[Start of Attachment]

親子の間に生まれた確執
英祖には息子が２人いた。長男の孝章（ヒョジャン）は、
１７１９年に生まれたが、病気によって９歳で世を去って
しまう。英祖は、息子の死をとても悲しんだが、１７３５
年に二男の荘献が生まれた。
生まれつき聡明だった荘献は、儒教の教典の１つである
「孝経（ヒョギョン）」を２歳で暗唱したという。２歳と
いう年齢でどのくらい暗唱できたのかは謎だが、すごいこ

[End of Attachment]
[Start of Attachment]

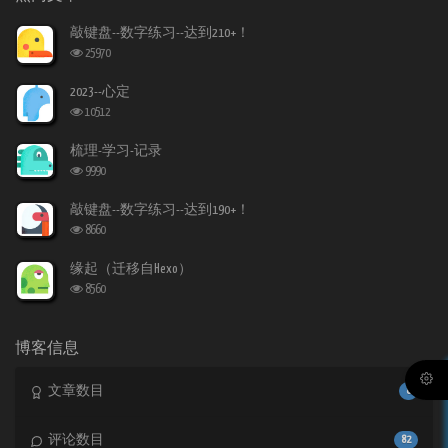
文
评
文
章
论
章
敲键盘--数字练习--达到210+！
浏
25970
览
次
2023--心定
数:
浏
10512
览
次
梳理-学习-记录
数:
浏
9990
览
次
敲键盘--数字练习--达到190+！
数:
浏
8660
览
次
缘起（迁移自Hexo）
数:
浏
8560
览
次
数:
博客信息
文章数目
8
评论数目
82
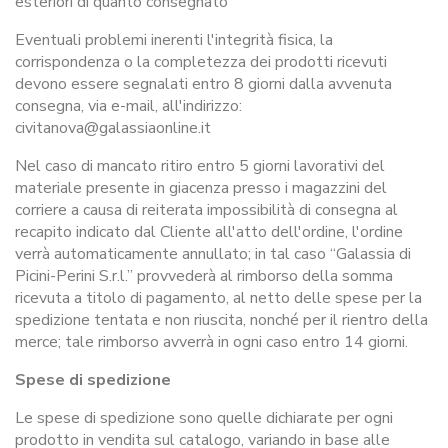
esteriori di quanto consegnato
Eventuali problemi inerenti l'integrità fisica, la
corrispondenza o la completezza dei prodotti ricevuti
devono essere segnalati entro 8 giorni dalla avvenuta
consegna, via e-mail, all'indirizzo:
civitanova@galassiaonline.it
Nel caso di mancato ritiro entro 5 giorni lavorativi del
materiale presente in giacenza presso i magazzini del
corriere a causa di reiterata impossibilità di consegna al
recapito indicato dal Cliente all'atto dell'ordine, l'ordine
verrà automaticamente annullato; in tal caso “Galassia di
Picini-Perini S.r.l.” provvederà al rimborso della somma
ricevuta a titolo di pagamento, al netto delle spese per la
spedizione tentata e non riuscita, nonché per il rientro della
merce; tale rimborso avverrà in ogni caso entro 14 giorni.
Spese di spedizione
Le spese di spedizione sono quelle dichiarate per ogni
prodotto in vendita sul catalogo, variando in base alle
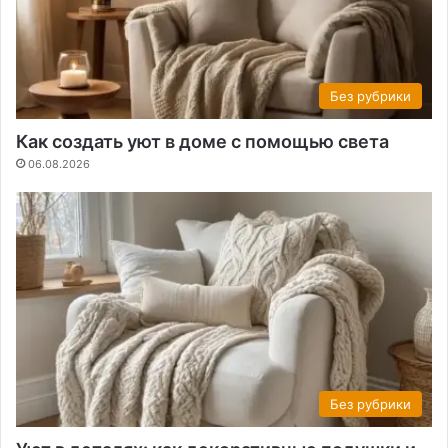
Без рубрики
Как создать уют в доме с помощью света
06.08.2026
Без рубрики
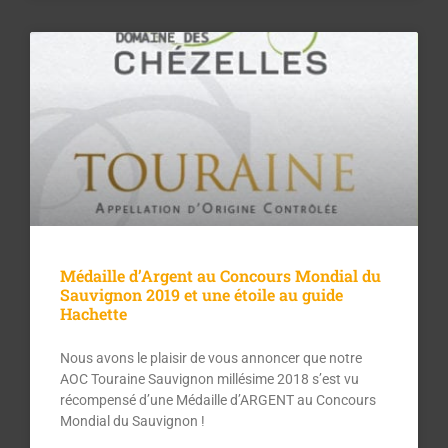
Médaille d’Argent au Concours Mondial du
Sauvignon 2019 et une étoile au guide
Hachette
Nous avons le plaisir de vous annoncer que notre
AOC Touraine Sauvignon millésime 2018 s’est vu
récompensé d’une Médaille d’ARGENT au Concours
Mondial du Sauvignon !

[End of Attachment]
[Start of Attachment]

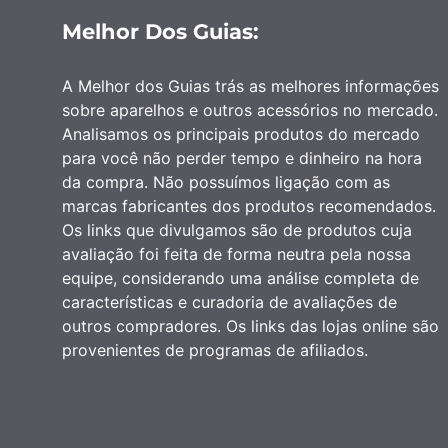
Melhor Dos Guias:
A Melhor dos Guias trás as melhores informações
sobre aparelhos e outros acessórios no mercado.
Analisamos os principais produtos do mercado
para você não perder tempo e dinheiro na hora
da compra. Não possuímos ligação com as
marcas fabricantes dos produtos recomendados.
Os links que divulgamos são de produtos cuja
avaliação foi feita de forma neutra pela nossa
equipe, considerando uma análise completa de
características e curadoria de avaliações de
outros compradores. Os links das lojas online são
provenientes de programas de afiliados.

[End of Attachment]

What you should do: Lines with "Médaille" in them are what the answer must contain; copy each from the records above.

Finished exercise:
Médaille d’Argent au Concours Mondial du
récompensé d’une Médaille d’ARGENT au Concours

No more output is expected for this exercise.